Environmentalists have a hankering to protect predators. While the useful idiots actually believe the predators are what make the ecosystems run smoothly, like high test gasoline in an engine, the real reason predators get the protection is because it is a great totalitarian tool to seize the rights away from citizens and destroy much of the heritage that made this country great. Because of this fake protection of animals, i.e. predators, environmentalists are often, nay always, caught in lies and making ignorant statements.

Example: In the Albuquerque Journal, the story goes that a man is forced to shoot a bear in his driveway because the bear wouldn’t leave and after a couple attempts to drive the bear away, the bear followed him up his driveway. Officials said he did the right thing.

Now to the root of the problem and the ignorance of some. This area of New Mexico has suffered 3 consecutive years of drought. Because of the drought, there is not much natural food for animals like bears. Bears get hungry. Bears need to eat a lot heading into fall and winter. Bears go to wherever there is food and if hungry enough will consume most anything, including human flesh if the opportunity presents itself.

In this same region where the attack took place, officials say there is a bear population of between 46 and 72. Yes, I said 46 and 72. Isn’t that akin to, say, Maine black bear biologists saying the Pine Tree State has between 19,000 and 31,000 bears? That’s quite a disparity, is it not? Makes you wonder how good the counting and estimating is.

Anyway, so in this region with 46 – 72 bears, there have been 15 “depredation kills” so far this year; in other words, officials killed 15 problem bears. In addition, according to this news article, 6 other bears have been killed in other ways…..that they know of or are willing to admit. That’s 21 bears dead!

I don’t think it’s a secret that officials claim that the worse problem that exists that causes the unwanted death of predators in particular, i.e the black bear, is when they become what is called habituated to humans. In other words, they lose their fear of them. Many people think that if bears, or other large predators, lose their fear, they have become friendly and won’t bother you. Nothing could be more deadly wrong.

The easiest way to habituate a bear is to feed it out in your back yard. The second easiest way to habituate a bear to human food is to feed it out in the woods. People within bear protection groups in New Mexico are asking officials to go out into the forest and feed the bears so they won’t attack people. Brilliant!

To be completely forthcoming here, in Maine the environmentalists want to ban bear hunting that is done over bait. Bait can comprise many different products (some a secret, wink, wink) but bait piles often contain human food. The difference between allowing the baiting of bears in Maine for hunting and supplemental feeding of bears in New Mexico is that Maine must rely on the success that comes from hunting bears over bait in order to control the populations of bears in Maine, now numbering at least 31,000. Bears are also hunted in Maine, they are not in New Mexico.

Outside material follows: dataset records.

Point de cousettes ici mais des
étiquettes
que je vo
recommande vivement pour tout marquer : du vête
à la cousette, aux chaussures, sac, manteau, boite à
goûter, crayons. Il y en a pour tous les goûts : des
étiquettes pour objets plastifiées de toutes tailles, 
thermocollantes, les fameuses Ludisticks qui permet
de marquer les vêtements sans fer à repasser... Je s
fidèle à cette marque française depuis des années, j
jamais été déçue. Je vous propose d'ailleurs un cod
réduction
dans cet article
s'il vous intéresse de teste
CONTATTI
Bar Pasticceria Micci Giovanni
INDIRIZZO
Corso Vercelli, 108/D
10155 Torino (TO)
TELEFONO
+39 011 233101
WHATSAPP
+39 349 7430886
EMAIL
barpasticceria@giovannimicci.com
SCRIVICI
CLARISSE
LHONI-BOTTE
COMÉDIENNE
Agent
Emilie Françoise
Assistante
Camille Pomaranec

So, let’s put this in a bit of perspective. Cedar Crest, New Mexico, where this man was forced to shoot a bear, is having a serious problem with bear encounters from an estimated population of 46 – 72 bears. Cedar Crest covers 3.3 square miles and a human population of almost 1,100. The town has a bear problem when drought hits.

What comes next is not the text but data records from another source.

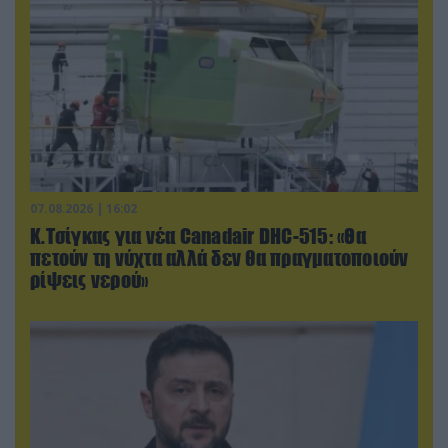
07.08.2026 | 16:02
Κ.Τσίγκας για νέα Canadair DHC-515: «Θα
πετούν τη νύχτα αλλά δεν θα πραγματοποιούν
ρίψεις νερού»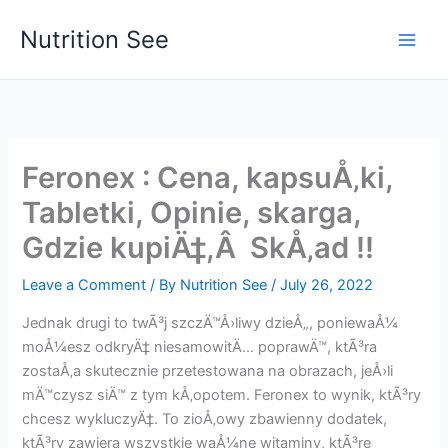
Skip
Nutrition See
to
Main
content
Men
Feronex : Cena, kapsuÅ‚ki,
Tabletki, Opinie, skarga,
Gdzie kupiÄ‡,Â SkÅ‚ad !!
Leave a Comment
/ By
Nutrition See
/
July 26, 2022
Jednak drugi to twÃ³j szczÄ™Å›liwy dzieÅ„, poniewaÅ¼
moÅ¼esz odkryÄ‡ niesamowitÄ… poprawÄ™, ktÃ³ra
zostaÅ‚a skutecznie przetestowana na obrazach, jeÅ›li
mÄ™czysz siÄ™ z tym kÅ‚opotem. Feronex to wynik, ktÃ³ry
chcesz wykluczyÄ‡. To zioÅ‚owy zbawienny dodatek,
ktÃ³ry zawiera wszystkie waÅ¼ne witaminy, ktÃ³re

The entire state of New Mexico, covering 121,589 square miles and a human population of 2,085,538, estimates their bear population statewide at between 5,000 and 6,000.

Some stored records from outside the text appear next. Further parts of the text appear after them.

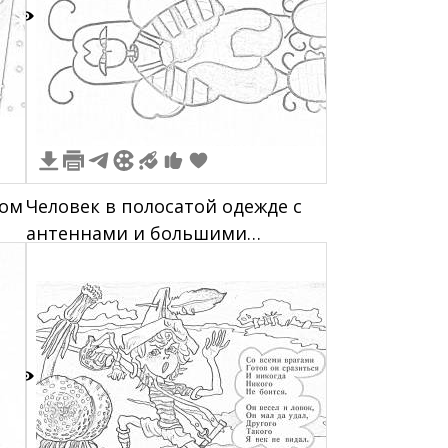
1
сом
Человек в полосатой одежде с
антеннами и большими
ботинками
5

In Maine, a state covering 35,385 square miles, or 3 and a half times smaller than New Mexico, has a bear population estimated at 31,000, or 5 – 6 times larger than New Mexico’s.

What do you think is going to happen in Maine if drought should hit that state for 3 or more years in a row? Do you think there will be any bears attacking humans for food?

And better yet, what is going to happen in Maine if environmentalists are successful in removing virtually all the tools necessary for the Maine Department of Inland Fisheries and Wildlife to responsibly manage bears and keep bear populations in check for public safety and to maintain a healthy population of bears?